Monday, 13 May 2013

Christ in the Wilderness - Stephen Cottrell reflecting on the paintings by Stanley Spencer



You may have by now noticed that Stephen Cottrell is one of my favourite writers, and it should be no surprise that I am going to wax lyrical about this book…

I have a great fondness to Stations of the Cross, there seems to be an extra richness that comes from an artist responding across a set of works.  Stanley Spencer’s pictures, which form the basis of this book, might not be stations in a formal sense but they are of the same family.

The pictures have an innocence and yet also multiple layers of meaning - and I think I should take a moment to give due credit to them as the starting point of the book.  To encounter the pictures on your own would be a rich experience, but to have Stephen Cottrell alongside you gently offering some thoughts on, and around, the works takes the encounter to the next level.
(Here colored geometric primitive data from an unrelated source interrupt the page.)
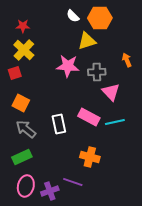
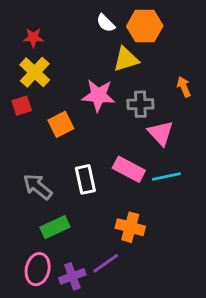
orange square: (21, 103) -> (61, 124), moved, turned 36
green rectangle: (22, 157) -> (55, 227), moved
purple line: (73, 182) -> (106, 263), turned -54

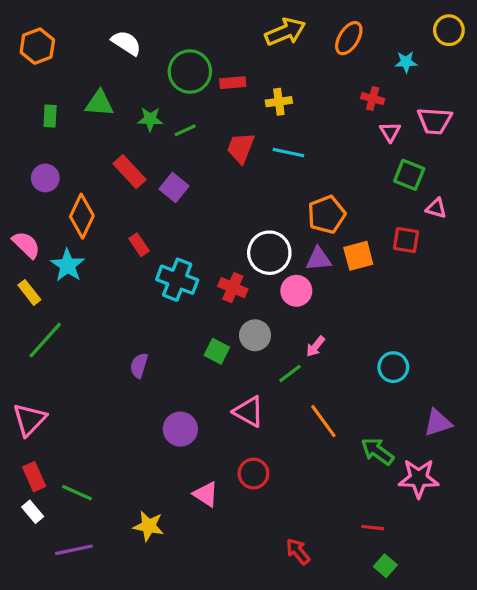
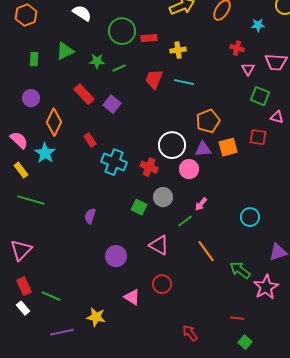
green triangle: (99, 103) -> (65, 51), turned -30
green line: (45, 340) -> (31, 200), turned 64
pink star: (419, 478) -> (266, 287), turned -30
purple line: (74, 550) -> (62, 332), moved

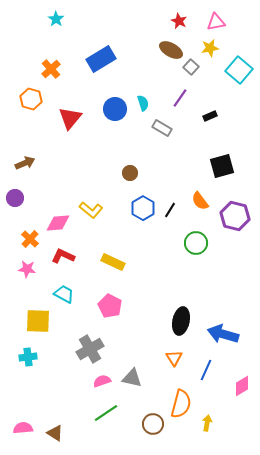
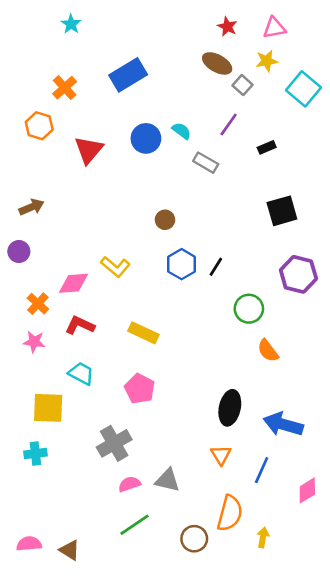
cyan semicircle: (143, 103) -> (182, 131), turned -35
orange semicircle: (200, 201) -> (268, 351), moved

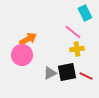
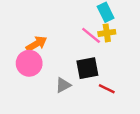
yellow cross: (77, 49) -> (107, 33), moved
black square: (67, 72) -> (87, 68), moved

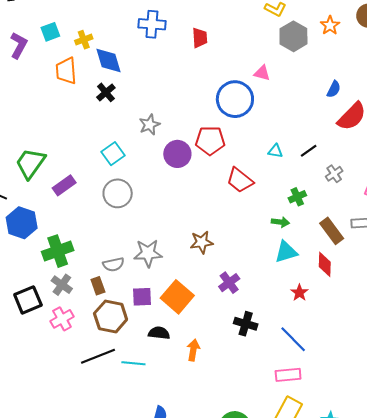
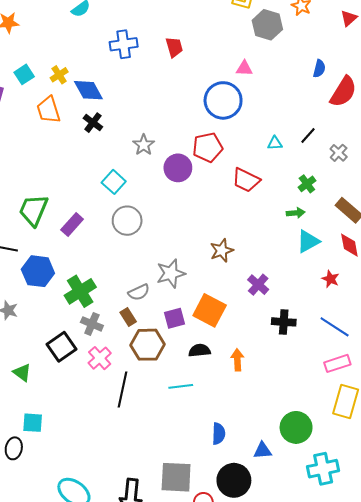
black line: (98, 356) -> (123, 389), moved, turned -44

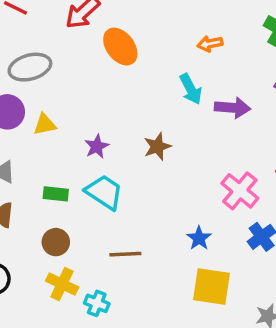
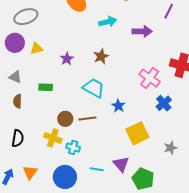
cyan arrow: (191, 89) -> (108, 22), moved, turned -72
cyan trapezoid: (104, 192) -> (94, 88), moved
blue star: (199, 238) -> (118, 106), moved
brown circle: (56, 242) -> (65, 119), moved
yellow square: (211, 286) -> (137, 133), turned -30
I think one of the great things is the way that he mixes the theological and academic with incidents from family holidays or other everyday events.  This really embeds a truly incarnational understanding of life – “incarnational” is such an overused word in the church today that it is largely a worn out word and means nothing much at all.  But with Cottrell the essence is recaptured, holding the whole range of human experience in the presence of God.

Of the paintings I think the one I keep coming back to is “Consider the Lilies” in which a rather fat Christ is on his hands and knees looking down at simple daisies – this is the Genesis 1 moment, “God saw that it was good”, but captured in a way that brings it from the supernatural into the realm of our own experience.  And this is perhaps the overall achievement of the book.